Here’s my dilemma: I bought the Fit new because used car prices were obscene and I expected it to hold its value well. It has – I’ve seen similar examples listed at Carmax for damn near what I paid 4 years ago. I’m venturing I could unload it for about $13k private party and eat a $2.5-3k depreciation loss, making it the best performing asset I own. With fuel-efficient used car values still artificially high, I’m leaning towards selling it during a bubble rather than drive it till the wheels fall off.

I grew up driving a 1994 Crown Vic with a landau top that I adored but had to part ways with due to a relative needing a car (I didn’t buy it so it wasn’t my call). Last I heard, it had 240k on the clock and was still going strong. Given my first hand experience with the big cat combined with the obscenely cheap prices these things command on the used car market, I am thinking about buying a loved Grand Marquis in the 3-6k range if I can find the right one, pocketing $7-10k, and handing it over to Aunt Sallie Mae (no Vic’s unless they have landau tops – I hate asking “is that a cop?”).

The MGM and its superior highway ride would be a better long term vehicle as our family expands, but would burn a lot more gas than the Fit – I figure an extra $1000 in gas per year.

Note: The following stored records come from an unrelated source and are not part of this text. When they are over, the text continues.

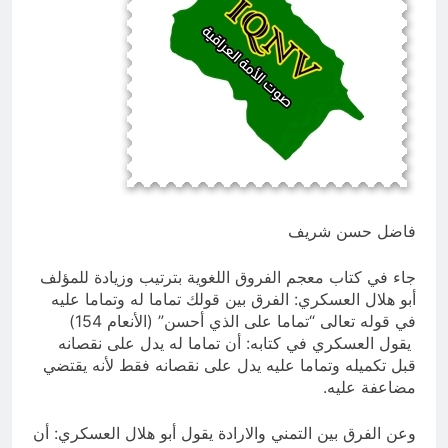
من الجولاني (ح 4) (وليأخذوا حذرهم
وأسلحتهم ود الذين كفروا لو تغفلون عن
13 ساعة Ago
أسلحتكم وأمتعتكم)
مقترح داعية الميدان للتعريف بتعاليم
وأحكام الشرائع والأديان
13 ساعة Ago
فاضل حسن شريف
جاء في کتاب معجم الفروق اللغوية بترتيب وزيادة للمؤلف
أبو هلال العسكري: الفرق بين قولك تماما له وتماما عليه
في قوله تعالى “تماما على الذي أحسن” (الأنعام 154)
يقول العسكري في كتابه: أن تماما له يدل على نقصانه
قبل تكميله وتماما عليه يدل على نقصانه فقط لأنه يقتضي
مضاعفة عليه.
وعن الفرق بين التمني والارادة يقول أبو هلال العسكري: أن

I always coveted my friend’s VX10 Camry and have seen some good examples go for little money in these parts, including two immaculate and rare wagons. This would be better on gas, but not as luxurious as the MGM. Also, for the same money, the MGM would be 7-10 years newer. If I had my way, a B-Body wagon would be my personal pick, but parts and reliability are iffy. Such a car also may cause some “unpleasantness” at home.

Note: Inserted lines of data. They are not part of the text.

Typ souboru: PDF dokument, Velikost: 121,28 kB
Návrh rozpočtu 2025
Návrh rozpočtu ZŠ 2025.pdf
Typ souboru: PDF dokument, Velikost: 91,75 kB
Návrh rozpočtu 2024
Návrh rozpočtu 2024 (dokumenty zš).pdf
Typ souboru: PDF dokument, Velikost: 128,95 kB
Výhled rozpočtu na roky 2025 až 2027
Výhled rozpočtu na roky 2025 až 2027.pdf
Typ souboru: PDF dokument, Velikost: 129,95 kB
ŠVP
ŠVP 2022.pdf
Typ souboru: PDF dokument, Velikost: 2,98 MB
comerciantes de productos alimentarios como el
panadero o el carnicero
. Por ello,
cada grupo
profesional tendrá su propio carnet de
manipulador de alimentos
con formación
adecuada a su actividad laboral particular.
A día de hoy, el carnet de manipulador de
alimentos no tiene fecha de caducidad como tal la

Crazy-ist of crazy ideas would be to sell the van to replace with an MGM, but I’d eat a larger depreciation loss and that may cause issues at home. We also already toyed with getting an MGM when we purchased the van and putting extra money towards student loans, but we determined a van would be the best long-term solution.

I haven’t done the math in a while, but factoring in the extra compound interest if we don’t make a big lump sum payment vs a lump sum payment but a theoretical $80-100/mo drop in extra payments due to increased gas cost nets out to a mild present value win for selling the Fit all else being equal. That’s on a spreadsheet, though, and we’re on track to kill the student loans in the next few years without the lump-sum payment.

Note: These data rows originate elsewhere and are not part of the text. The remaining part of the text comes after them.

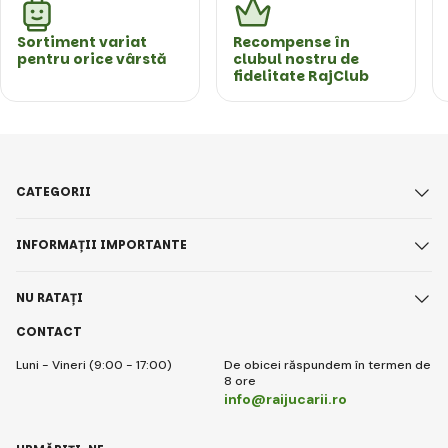
Sortiment variat
Recompense în
pentru orice vârstă
clubul nostru de
fidelitate RajClub
CATEGORII
INFORMAȚII IMPORTANTE
NU RATAȚI
CONTACT
Luni - Vineri (9:00 - 17:00)
De obicei răspundem în termen de
8 ore
info@raijucarii.ro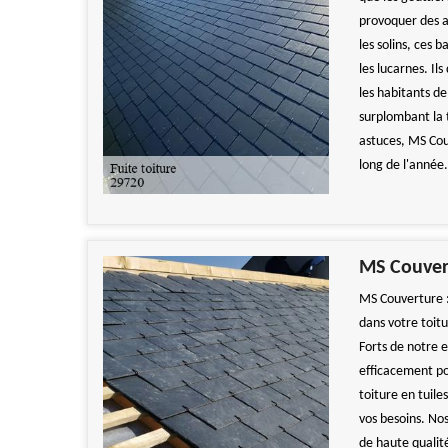
provoquer des ac
les solins, ces
les lucarnes. Ils
les habitants de
surplombant la 
astuces, MS Cou
long de l'année.
MS Couvert
MS Couverture : 
dans votre toit
Forts de notre 
efficacement po
toiture en tuile
vos besoins. Nos
de haute qualit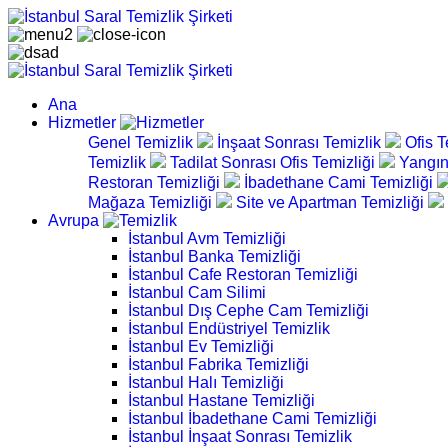
Ana
Hizmetler
Genel Temizlik
İnşaat Sonrası Temizlik
Ofis T
Temizlik
Tadilat Sonrası Ofis Temizliği
Yangın
Restoran Temizliği
İbadethane Cami Temizliği
Mağaza Temizliği
Site ve Apartman Temizliği
Avrupa
İstanbul Avm Temizliği
İstanbul Banka Temizliği
İstanbul Cafe Restoran Temizliği
İstanbul Cam Silimi
İstanbul Dış Cephe Cam Temizliği
İstanbul Endüstriyel Temizlik
İstanbul Ev Temizliği
İstanbul Fabrika Temizliği
İstanbul Halı Temizliği
İstanbul Hastane Temizliği
İstanbul İbadethane Cami Temizliği
İstanbul İnşaat Sonrası Temizlik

Has parenthood caused me to lust for the forbidden Panther fruit, or is this actually a good idea?

Steve Answers:

Nostalgia ought to be a four letter word. Especially when it comes to cars.

Let me explain why. Most people who remember a car from days of yore will remember the ride, the interior, the music they listened to. They may even recall all the love and care they had for that ride back in the day.

What they can’t do is compare that distant past companion with their current commuter. The reason is most cars these days have a level of handling and performance that would make a car from a generation back truly envious. The Fit of 2007 will offer a surprising level of room and comfort compared with a 1994 Crown Vic, while offering nearly twice the fuel economy and a far better level of long-term durability.

If you want to buy a beater to help retire a debt, I’m all for it. But I would expand the search far beyond a Panther. Life should be about enjoying new things, and in the older used car market, you need to put condition first, second and third.

You will also need to put about $1000 worth of repairs and preventive maintenance into the initial calculations, and higher repair costs in the long run. Insurance will be less… but the total cost of ownership between the two models is likely not nearly as much as you are imagining at the moment.

Oh by the way, your question is timely. I wondered whether I should sell my first generation Insight for an immaculate old Saab 900 that cost me less than $1000 and should easily serve me for another five to seven years. I’m keeping the Insight. The more modern Insight is far easier to keep going and the driving experience is far less… archaic.

Good luck!

Sajeev Answers:

Nostalgia should be a four letter word? Even though I love Mister–another four letter word–Lang like family, he’s completely, utterly, SHAMEFULLY wrong.  Because you want to cash out your Fit’s equity and use it for far more useful things.  Good for you!  Plus, you actually like Panthers and you deserve one.

What am I missing? Absolutely nothing, that’s what.

You had to give up a Panther for a good reason last time, so you deserve another one.  Like any other car out there, find one with the most service history and fresh parts (like tires and brakes) to keep the long-term cash outlay to a minimum.  Carriage roof examples are far from uncommon, so wait until you find one with maximum Americana. Because, you are worth it!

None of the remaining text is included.